### What you should do
Output the whole listing with nothing altered.
##### Dataset
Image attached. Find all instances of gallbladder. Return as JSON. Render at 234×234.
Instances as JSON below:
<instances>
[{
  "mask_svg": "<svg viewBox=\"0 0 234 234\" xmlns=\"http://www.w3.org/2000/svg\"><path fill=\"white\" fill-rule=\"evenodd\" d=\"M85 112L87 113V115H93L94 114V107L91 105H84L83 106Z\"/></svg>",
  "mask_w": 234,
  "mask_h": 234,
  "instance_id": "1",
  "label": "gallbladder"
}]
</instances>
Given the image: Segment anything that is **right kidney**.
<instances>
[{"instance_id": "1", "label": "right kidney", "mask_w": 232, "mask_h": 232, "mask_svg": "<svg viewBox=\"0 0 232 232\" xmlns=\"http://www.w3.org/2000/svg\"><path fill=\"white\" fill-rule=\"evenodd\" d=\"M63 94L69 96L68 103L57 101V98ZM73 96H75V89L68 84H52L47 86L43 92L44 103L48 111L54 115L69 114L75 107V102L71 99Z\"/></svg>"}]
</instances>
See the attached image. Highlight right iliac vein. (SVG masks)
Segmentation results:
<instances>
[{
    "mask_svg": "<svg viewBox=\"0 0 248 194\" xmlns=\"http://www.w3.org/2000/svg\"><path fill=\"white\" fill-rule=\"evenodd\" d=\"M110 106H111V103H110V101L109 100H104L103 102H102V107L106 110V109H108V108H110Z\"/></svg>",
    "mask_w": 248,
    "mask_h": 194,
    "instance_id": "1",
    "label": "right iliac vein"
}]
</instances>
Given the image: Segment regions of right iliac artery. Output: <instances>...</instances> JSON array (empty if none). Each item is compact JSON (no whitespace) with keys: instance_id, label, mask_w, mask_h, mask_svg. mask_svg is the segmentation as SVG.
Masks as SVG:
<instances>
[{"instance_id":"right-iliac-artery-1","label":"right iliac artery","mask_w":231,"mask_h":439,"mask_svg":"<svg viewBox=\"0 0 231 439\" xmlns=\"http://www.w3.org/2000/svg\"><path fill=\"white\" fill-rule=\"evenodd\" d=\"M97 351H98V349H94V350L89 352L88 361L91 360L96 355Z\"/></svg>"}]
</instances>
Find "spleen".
##########
### Response area
Image attached. Find all instances of gallbladder. Return as JSON. Render at 234×234.
Instances as JSON below:
<instances>
[{
  "mask_svg": "<svg viewBox=\"0 0 234 234\" xmlns=\"http://www.w3.org/2000/svg\"><path fill=\"white\" fill-rule=\"evenodd\" d=\"M85 112L87 113V115H93L94 114V107L91 105H84L83 106Z\"/></svg>",
  "mask_w": 234,
  "mask_h": 234,
  "instance_id": "1",
  "label": "gallbladder"
}]
</instances>
Given the image: Segment anything that is **right kidney**.
<instances>
[{"instance_id": "1", "label": "right kidney", "mask_w": 232, "mask_h": 232, "mask_svg": "<svg viewBox=\"0 0 232 232\" xmlns=\"http://www.w3.org/2000/svg\"><path fill=\"white\" fill-rule=\"evenodd\" d=\"M63 94L69 96L68 103L57 101V98ZM73 96H75V89L68 84H52L47 86L43 92L44 103L48 111L54 115L69 114L75 107V102L71 99Z\"/></svg>"}]
</instances>
See the attached image. Highlight right iliac vein. (SVG masks)
Segmentation results:
<instances>
[{
    "mask_svg": "<svg viewBox=\"0 0 248 194\" xmlns=\"http://www.w3.org/2000/svg\"><path fill=\"white\" fill-rule=\"evenodd\" d=\"M110 106H111V103H110V101L109 100H104L103 102H102V107L106 110V109H108V108H110Z\"/></svg>",
    "mask_w": 248,
    "mask_h": 194,
    "instance_id": "1",
    "label": "right iliac vein"
}]
</instances>
Given the image: Segment regions of right iliac artery. Output: <instances>...</instances> JSON array (empty if none). Each item is compact JSON (no whitespace) with keys: instance_id, label, mask_w, mask_h, mask_svg. mask_svg is the segmentation as SVG.
Masks as SVG:
<instances>
[{"instance_id":"right-iliac-artery-1","label":"right iliac artery","mask_w":231,"mask_h":439,"mask_svg":"<svg viewBox=\"0 0 231 439\" xmlns=\"http://www.w3.org/2000/svg\"><path fill=\"white\" fill-rule=\"evenodd\" d=\"M97 351H98V349H94V350L89 352L88 361L91 360L96 355Z\"/></svg>"}]
</instances>
Find "spleen".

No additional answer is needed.